TASK
Every line below from the one with "Informa por escrito" through the one with "Avoimet tehtävät" should be retyped exactly, both ends included; no other lines and no pictures.

Transcribed page contents
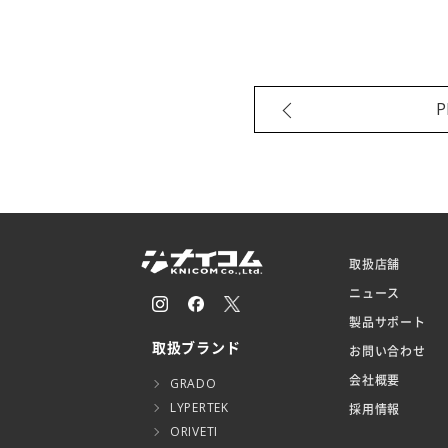
P
取扱店舗
ニュース
製品サポート
取扱ブランド
お問い合わせ
会社概要
GRADO
LYPERTEK
採用情報
ORIVETI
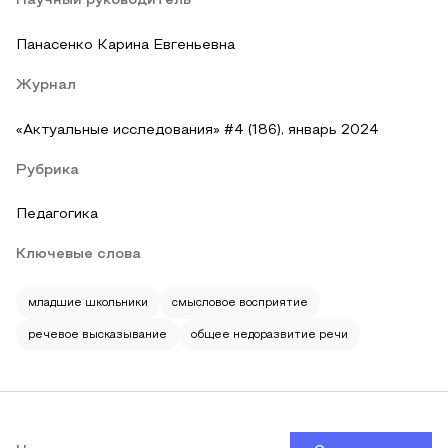
Научный руководитель
Панасенко Карина Евгеньевна
Журнал
«Актуальные исследования» #4 (186), январь 2024
Рубрика
Педагогика
Ключевые слова
младшие школьники
смысловое восприятие
речевое высказывание
общее недоразвитие речи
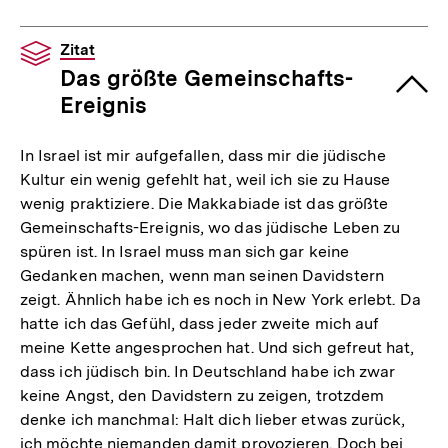
Zitat
Das größte Gemeinschafts-
Ereignis
In Israel ist mir aufgefallen, dass mir die jüdische
Kultur ein wenig gefehlt hat, weil ich sie zu Hause
wenig praktiziere. Die Makkabiade ist das größte
Gemeinschafts-Ereignis, wo das jüdische Leben zu
spüren ist. In Israel muss man sich gar keine
Gedanken machen, wenn man seinen Davidstern
zeigt. Ähnlich habe ich es noch in New York erlebt. Da
hatte ich das Gefühl, dass jeder zweite mich auf
meine Kette angesprochen hat. Und sich gefreut hat,
dass ich jüdisch bin. In Deutschland habe ich zwar
keine Angst, den Davidstern zu zeigen, trotzdem
denke ich manchmal: Halt dich lieber etwas zurück,
ich möchte niemanden damit provozieren. Doch bei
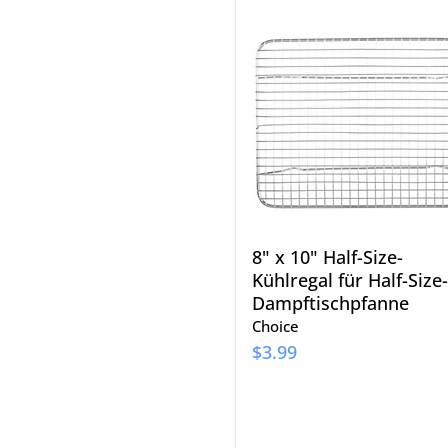
8"
x
10"
Half-
Size-
Kühlregal
für
Half-
Size-
Dampftischpfanne
8" x 10" Half-Size-
Kühlregal für Half-Size-
Dampftischpfanne
Choice
$3.99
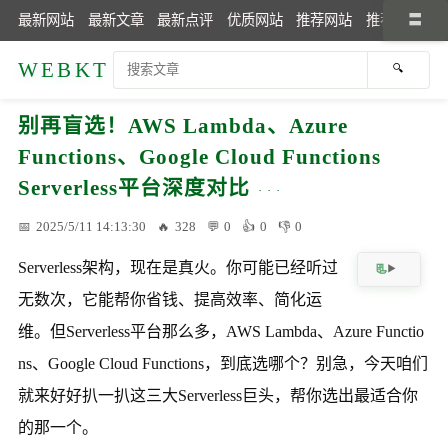
最新网站
最新文章
最新点评
优质网站
推荐网站
推荐文章
WEBKT
别再盲选！AWS Lambda、Azure
Functions、Google Cloud Functions
Serverless平台深度对比
2025/5/11 14:13:30
328
0
0
0
Serverless架构，现在是真火。你可能已经听过
无数次，它能帮你省钱、提高效率、简化运
维。但Serverless平台那么多，AWS Lambda、Azure Functio
ns、Google Cloud Functions，到底选哪个？别急，今天咱们
就来好好扒一扒这三大Serverless巨头，帮你选出最适合你
的那一个。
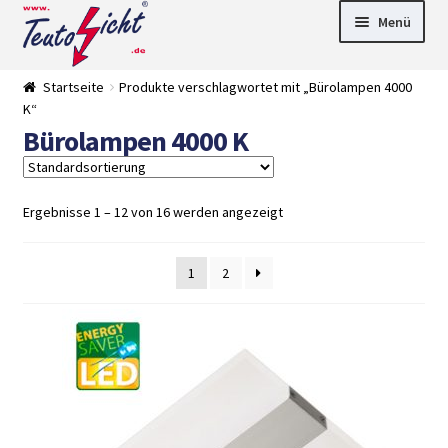
Zur
Springe
Menü
Navigation
zum
springen
Inhalt
► LED Panel
Startseite
Produkte verschlagwortet mit „Bürolampen 4000
►
K“
Pflanzenlich
►
Bürolampen 4000 K
t
Downlights
►
Deckenleuch
►
ten
Außenleucht
► LED
en
Streifen
► Zubehör
Ergebnisse 1 – 12 von 16 werden angezeigt
►
Leuchtmittel
►
Versandarten
► Zahlarten
1
2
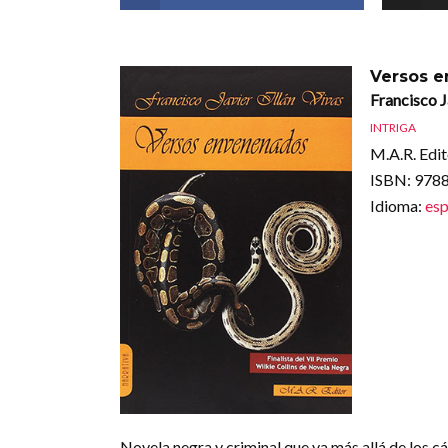
Versos 
Francisco J
INTRIGA
M.A.R. Edit
ISBN
: 97
Idioma
:
esp
Novela negra y criminal que va más allá de los cá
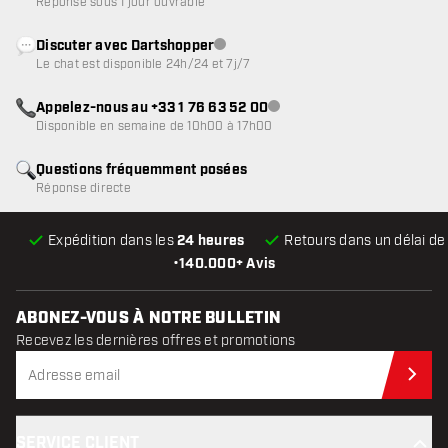
Réponse sous 1 jour ouvrable
Discuter avec Dartshopper
Service client indisponible
Le chat est disponible 24h/24 et 7j/7
Appelez-nous au +33 1 76 63 52 00
Service client indisponible
Disponible en semaine de 10h00 à 17h00
Questions fréquemment posées
Réponse directe
Expédition dans les
24 heures
Retours dans un délai d
•
140.000+ Avis
ABONEZ-VOUS À NOTRE BULLETIN
Recevez les dernières offres et promotions
Abo
SERVICE CLIENT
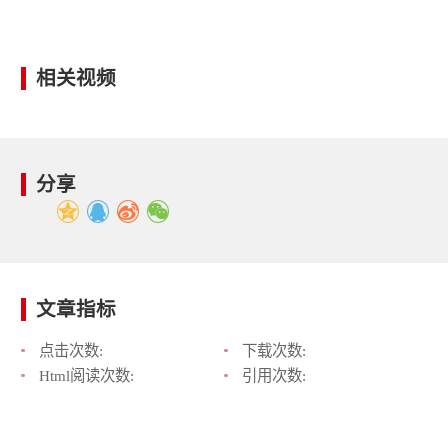
相关视频
分享
文章指标
点击次数:
下载次数:
Html阅读次数:
引用次数:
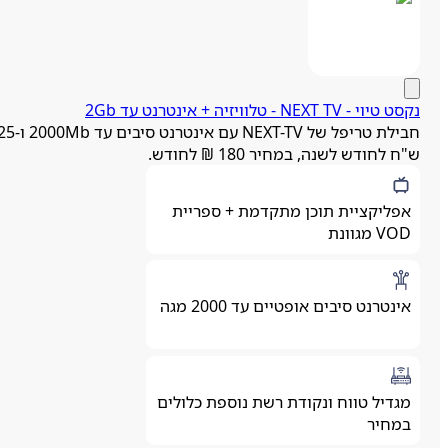
ט טיוי - NEXT TV ‏- ‏טלוויזיה + אינטרנט עד 2Gb
חבילת טריפל של NEXT-TV עם אינטרנט סיבים עד 2000Mb ו-125
"ח לחודש לשנה, במחיר 180 ₪ לחודש.
אפליקציית תוכן מתקדמת + ספריית
VOD מגוונת
אינטרנט סיבים אופטיים עד 2000 מגה
מגדיל טווח ונקודת רשת נוספת כלולים
במחיר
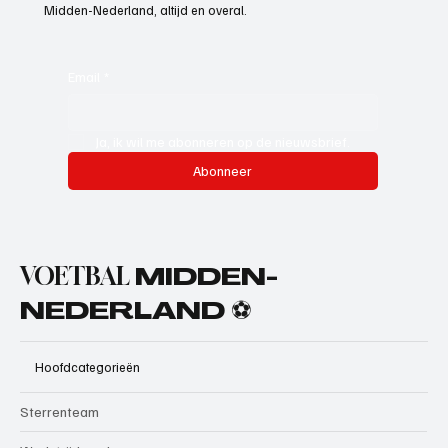
Midden-Nederland, altijd en overal.
Email
*
Ja, ik wil me abonneren op de nieuwsbrief.
Abonneer
VOETBAL
MIDDEN-
NEDERLAND ⚽
Hoofdcategorieën
Sterrenteam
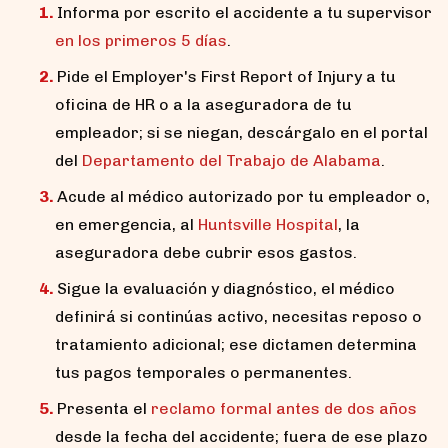
Informa por escrito el accidente a tu supervisor
en los primeros 5 días
.
Pide el Employer's First Report of Injury a tu
oficina de HR o a la aseguradora de tu
empleador; si se niegan, descárgalo en el portal
del
Departamento del Trabajo de Alabama
.
Acude al médico autorizado por tu empleador o,
en emergencia, al
Huntsville Hospital
, la
aseguradora debe cubrir esos gastos.
Sigue la evaluación y diagnóstico, el médico
definirá si continúas activo, necesitas reposo o
tratamiento adicional; ese dictamen determina
tus pagos temporales o permanentes.
Presenta el
reclamo formal antes de dos años
desde la fecha del accidente; fuera de ese plazo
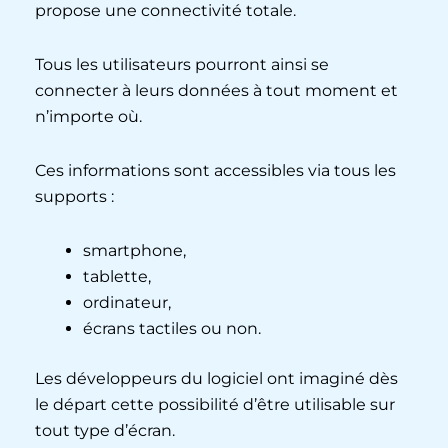
propose une connectivité totale.
Tous les utilisateurs pourront ainsi se
connecter à leurs données à tout moment et
n’importe où.
Ces informations sont accessibles via tous les
supports :
smartphone,
tablette,
ordinateur,
écrans tactiles ou non.
Les développeurs du logiciel ont imaginé dès
le départ cette possibilité d’être utilisable sur
tout type d’écran.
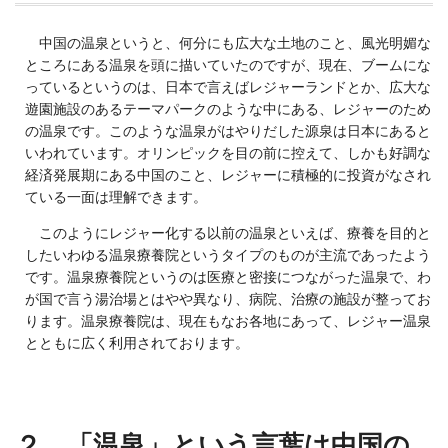
中国の温泉というと、何分にも広大な土地のこと、風光明媚な
ところにある温泉を頭に描いていたのですが、現在、ブームにな
っているというのは、日本で言えばレジャーランドとか、広大な
遊園施設のあるテーマパークのような中にある、レジャーのため
の温泉です。このような温泉がはやりだした源泉は日本にあると
いわれています。オリンピックを目の前に控えて、しかも好調な
経済発展期にある中国のこと、レジャーに積極的に投資がなされ
ている一面は理解できます。
このようにレジャー化する以前の温泉といえば、療養を目的と
したいわゆる温泉療養院というタイプのものが主流であったよう
です。温泉療養院というのは医療と密接につながった温泉で、わ
が国で言う湯治場とはやや異なり、病院、治療の施設が整ってお
ります。温泉療養院は、現在もなお各地にあって、レジャー温泉
とともに広く利用されております。
２．「温泉」という言葉は中国の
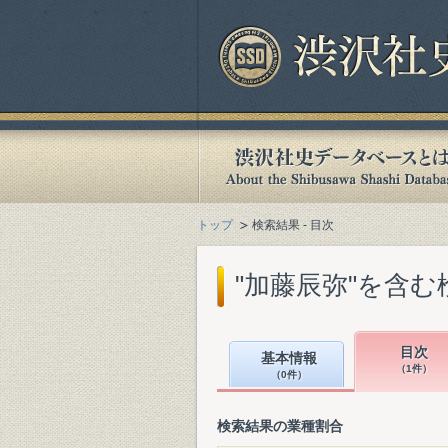
トップ
検索結果 - 目次
"加藤辰弥"を含む
目次
基本情報
（1件）
（0件）
検索結果の業種割合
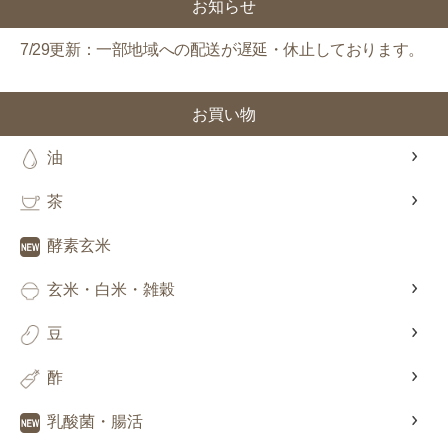
円OFF
お知らせ
7/29更新：一部地域への配送が遅延・休止しております。
対象者：かわしま屋で初めてお買い物をされる方
利用条件：3,000円以上のお買い物でご利用いただけます
お買い物
ご利用回数：お一人様1回限り
※他のクーポンとの併用はできません
油
茶
クーポンのご利用方法はこちら >>
酵素玄米
玄米・白米・雑穀
豆
酢
乳酸菌・腸活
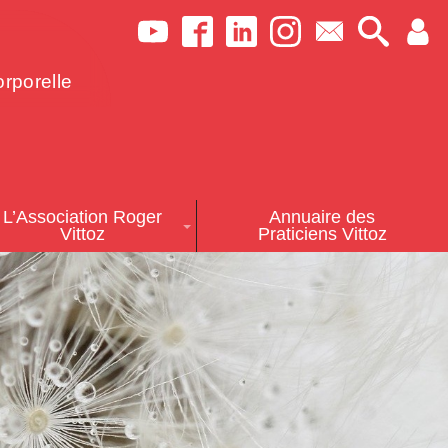
rporelle
L’Association Roger
Annuaire des
Vittoz
Praticiens Vittoz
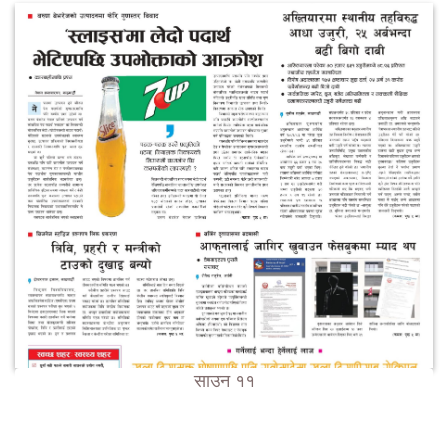
साउन ११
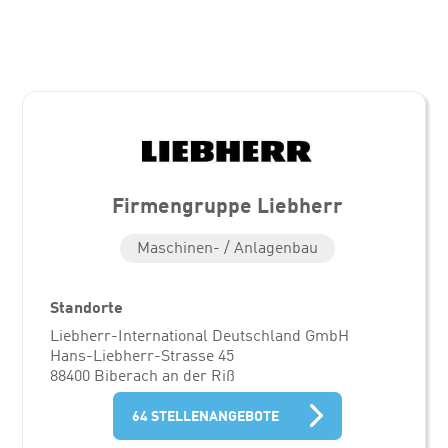
Firmengruppe Liebherr
Maschinen- / Anlagenbau
Standorte
Liebherr-International Deutschland GmbH
Hans-Liebherr-Strasse 45
88400 Biberach an der Riß
64 STELLENANGEBOTE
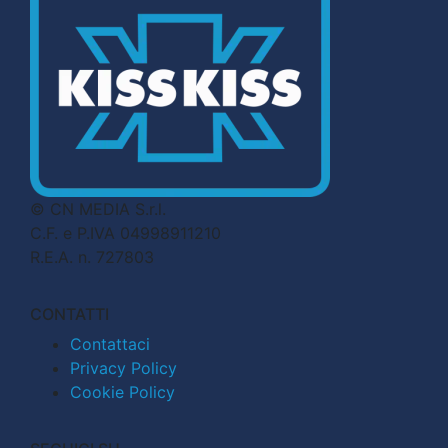
© CN MEDIA S.r.l.
C.F. e P.IVA 04998911210
R.E.A. n. 727803
CONTATTI
Contattaci
Privacy Policy
Cookie Policy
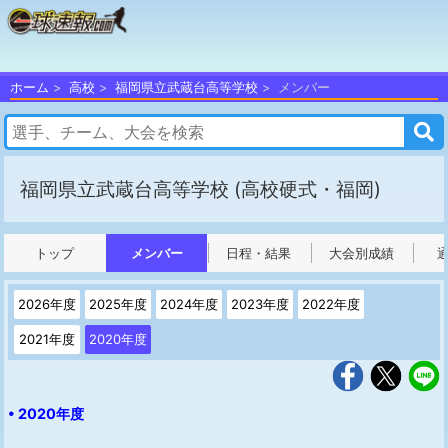
ホーム
高校
福岡県立武蔵台高等学校
メンバー
福岡県立武蔵台高等学校
(高校硬式・福岡)
トップ
メンバー
日程・結果
大会別成績
2026年度
2025年度
2024年度
2023年度
2022年度
2021年度
2020年度
• 2020年度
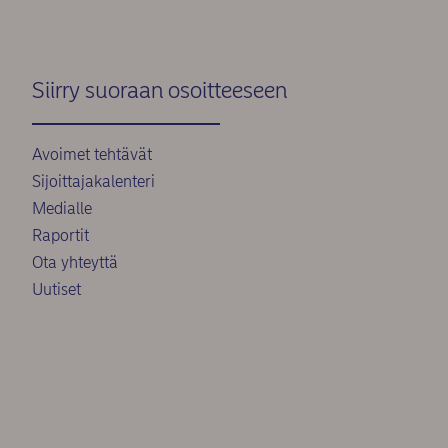
Siirry suoraan osoitteeseen
Avoimet tehtävät
Sijoittajakalenteri
Medialle
Raportit
Ota yhteyttä
Uutiset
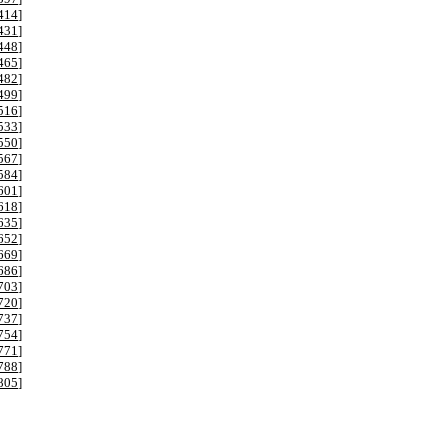
414
]
431
]
448
]
465
]
482
]
499
]
516
]
533
]
550
]
567
]
584
]
601
]
618
]
635
]
652
]
669
]
686
]
703
]
720
]
737
]
754
]
771
]
788
]
805
]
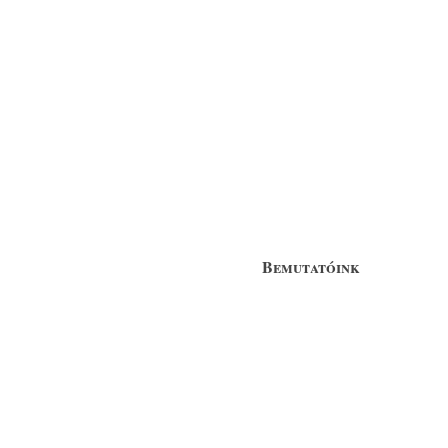
Bemutatóink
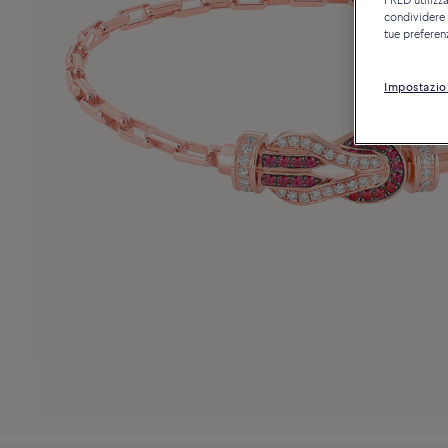
FRED utilizza
condividere c
tue preferen
Impostazio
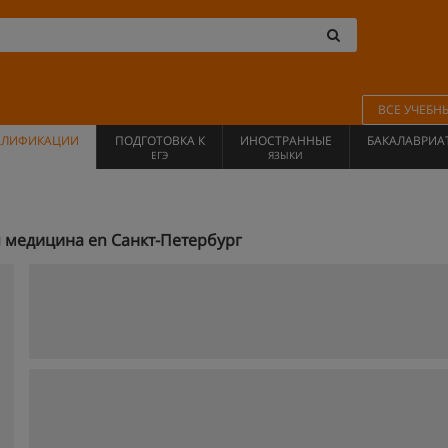
ВСЕ УЧЕБН
АЛИФИКАЦИИ
ПОДГОТОВКА К
ИНОСТРАННЫЕ
БАКАЛАВРИА
ЕГЭ
ЯЗЫКИ
медицина en Санкт-Петербург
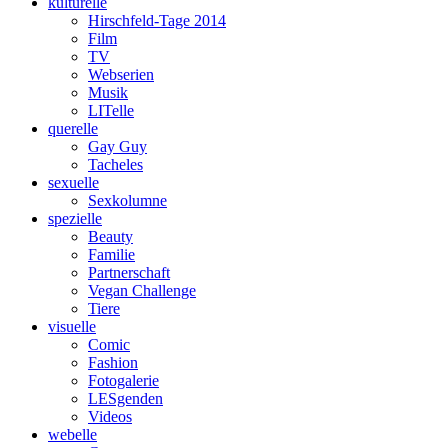
kulturelle
Hirschfeld-Tage 2014
Film
TV
Webserien
Musik
LITelle
querelle
Gay Guy
Tacheles
sexuelle
Sexkolumne
spezielle
Beauty
Familie
Partnerschaft
Vegan Challenge
Tiere
visuelle
Comic
Fashion
Fotogalerie
LESgenden
Videos
webelle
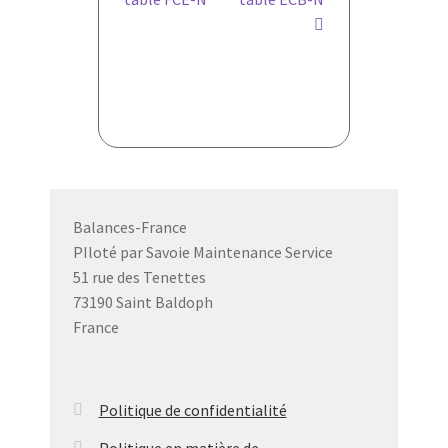
de
l’article
Balances-France
PIloté par Savoie Maintenance Service
51 rue des Tenettes
73190 Saint Baldoph
France
Politique de confidentialité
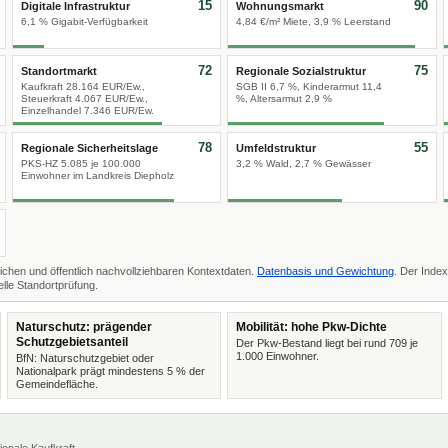
15
90
Digitale Infrastruktur
Wohnungsmarkt
6,1 % Gigabit-Verfügbarkeit
4,84 €/m² Miete, 3,9 % Leerstand
72
75
Standortmarkt
Regionale Sozialstruktur
Kaufkraft 28.164 EUR/Ew.,
SGB II 6,7 %, Kinderarmut 11,4
Steuerkraft 4.067 EUR/Ew.,
%, Altersarmut 2,9 %
Einzelhandel 7.346 EUR/Ew.
78
55
Regionale Sicherheitslage
Umfeldstruktur
PKS-HZ 5.085 je 100.000
3,2 % Wald, 2,7 % Gewässer
Einwohner im Landkreis Diepholz
ichen und öffentlich nachvollziehbaren Kontextdaten.
Datenbasis und Gewichtung
. Der Index
lle Standortprüfung.
Naturschutz: prägender
Mobilität: hohe Pkw-Dichte
Schutzgebietsanteil
Der Pkw-Bestand liegt bei rund 709 je
1.000 Einwohner.
BfN: Naturschutzgebiet oder
Nationalpark prägt mindestens 5 % der
Gemeindefläche.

SOLUTION TO THE EXERCISE
Informa por escrito el accidente a tu supervisor
en los primeros 5 días
.
Pide el Employer's First Report of Injury a tu
oficina de HR o a la aseguradora de tu
empleador; si se niegan, descárgalo en el portal
del
Departamento del Trabajo de Alabama
.
Acude al médico autorizado por tu empleador o,
en emergencia, al
Huntsville Hospital
, la
aseguradora debe cubrir esos gastos.
Sigue la evaluación y diagnóstico, el médico
definirá si continúas activo, necesitas reposo o
tratamiento adicional; ese dictamen determina
tus pagos temporales o permanentes.
Presenta el
reclamo formal antes de dos años
desde la fecha del accidente; fuera de ese plazo
propose une connectivité totale.
Tous les utilisateurs pourront ainsi se
connecter à leurs données à tout moment et
n’importe où.
Ces informations sont accessibles via tous les
supports :
smartphone,
tablette,
ordinateur,
écrans tactiles ou non.
Les développeurs du logiciel ont imaginé dès
le départ cette possibilité d’être utilisable sur
tout type d’écran.
中国の温泉というと、何分にも広大な土地のこと、風光明媚な
ところにある温泉を頭に描いていたのですが、現在、ブームにな
っているというのは、日本で言えばレジャーランドとか、広大な
遊園施設のあるテーマパークのような中にある、レジャーのため
の温泉です。このような温泉がはやりだした源泉は日本にあると
いわれています。オリンピックを目の前に控えて、しかも好調な
経済発展期にある中国のこと、レジャーに積極的に投資がなされ
ている一面は理解できます。
このようにレジャー化する以前の温泉といえば、療養を目的と
したいわゆる温泉療養院というタイプのものが主流であったよう
です。温泉療養院というのは医療と密接につながった温泉で、わ
が国で言う湯治場とはやや異なり、病院、治療の施設が整ってお
ります。温泉療養院は、現在もなお各地にあって、レジャー温泉
とともに広く利用されております。
２．「温泉」という言葉は中国の
トップ
検索結果 - 目次
"加藤辰弥"を含む
目次
基本情報
（1件）
（0件）
検索結果の業種割合
円OFF
お知らせ
7/29更新：一部地域への配送が遅延・休止しております。
対象者：かわしま屋で初めてお買い物をされる方
利用条件：3,000円以上のお買い物でご利用いただけます
お買い物
ご利用回数：お一人様1回限り
※他のクーポンとの併用はできません
油
茶
クーポンのご利用方法はこちら >>
酵素玄米
玄米・白米・雑穀
豆
酢
乳酸菌・腸活
rporelle
L’Association Roger
Annuaire des
Vittoz
Praticiens Vittoz
साउन ११
Firmengruppe Liebherr
Maschinen- / Anlagenbau
Standorte
Liebherr-International Deutschland GmbH
Hans-Liebherr-Strasse 45
88400 Biberach an der Riß
64 STELLENANGEBOTE
© CN MEDIA S.r.l.
C.F. e P.IVA 04998911210
R.E.A. n. 727803
CONTATTI
Contattaci
Privacy Policy
Cookie Policy
ホーム
高校
福岡県立武蔵台高等学校
メンバー
福岡県立武蔵台高等学校
(高校硬式・福岡)
トップ
メンバー
日程・結果
大会別成績
2026年度
2025年度
2024年度
2023年度
2022年度
2021年度
2020年度
• 2020年度
Siirry suoraan osoitteeseen
Avoimet tehtävät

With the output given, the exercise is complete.